Work to be completed
Among the entries below, please repeat exactly and only the lines from the line containing "16 Août 2023" to the line containing "les Français n’ont", both lines included.
------------------------------------------------------------
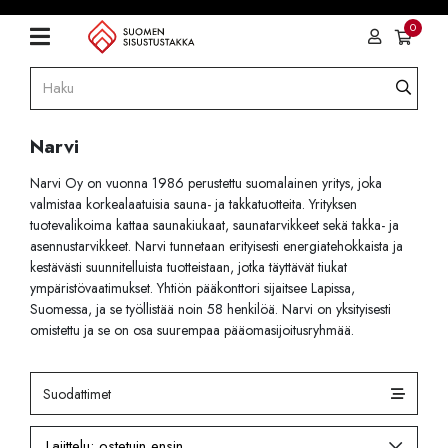
0
Narvi
Narvi Oy on vuonna 1986 perustettu suomalainen yritys, joka
valmistaa korkealaatuisia sauna- ja takkatuotteita. Yrityksen
tuotevalikoima kattaa saunakiukaat, saunatarvikkeet sekä takka- ja
asennustarvikkeet. Narvi tunnetaan erityisesti energiatehokkaista ja
kestävästi suunnitelluista tuotteistaan, jotka täyttävät tiukat
ympäristövaatimukset. Yhtiön pääkonttori sijaitsee Lapissa,
Suomessa, ja se työllistää noin 58 henkilöä. Narvi on yksityisesti
omistettu ja se on osa suurempaa pääomasijoitusryhmää.
Suodattimet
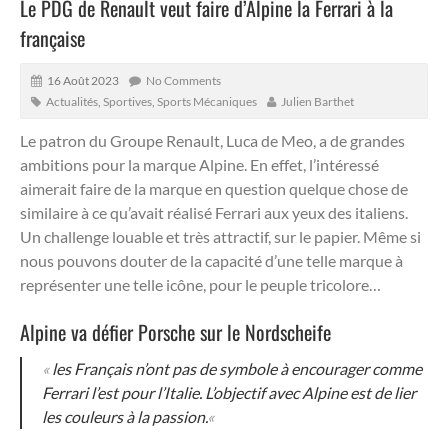
Le PDG de Renault veut faire d’Alpine la Ferrari à la
française
16 Août 2023
No Comments
Actualités
,
Sportives
,
Sports Mécaniques
Julien Barthet
Le patron du Groupe Renault, Luca de Meo, a de grandes
ambitions pour la marque Alpine.
En effet, l’intéressé
aimerait faire de la marque en question quelque chose de
similaire à ce qu’avait réalisé Ferrari aux yeux des italiens.
Un challenge louable et très attractif, sur le papier. Même si
nous pouvons douter de la capacité d’une telle marque à
représenter une telle icône, pour le peuple tricolore…
Alpine va défier Porsche sur le Nordscheife
«
les Français n’ont pas de symbole à encourager comme
Ferrari l’est pour l’Italie. L’objectif avec Alpine est de lier
les couleurs à la passion.
«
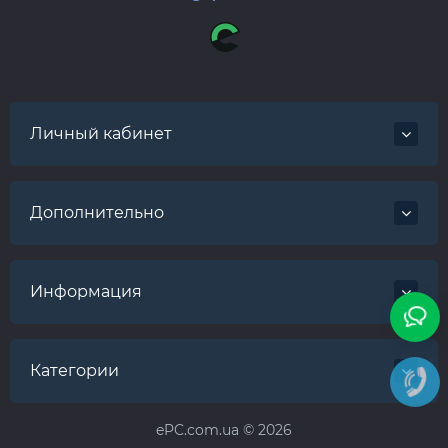
Личный кабинет
Дополнительно
Информация
Категории
ePC.com.ua © 2026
------------------------------------------------------------
Solution below
16 Août 2023
No Comments
Actualités
,
Sportives
,
Sports Mécaniques
Julien Barthet
Le patron du Groupe Renault, Luca de Meo, a de grandes
ambitions pour la marque Alpine.
En effet, l’intéressé
aimerait faire de la marque en question quelque chose de
similaire à ce qu’avait réalisé Ferrari aux yeux des italiens.
Un challenge louable et très attractif, sur le papier. Même si
nous pouvons douter de la capacité d’une telle marque à
représenter une telle icône, pour le peuple tricolore…
Alpine va défier Porsche sur le Nordscheife
«
les Français n’ont pas de symbole à encourager comme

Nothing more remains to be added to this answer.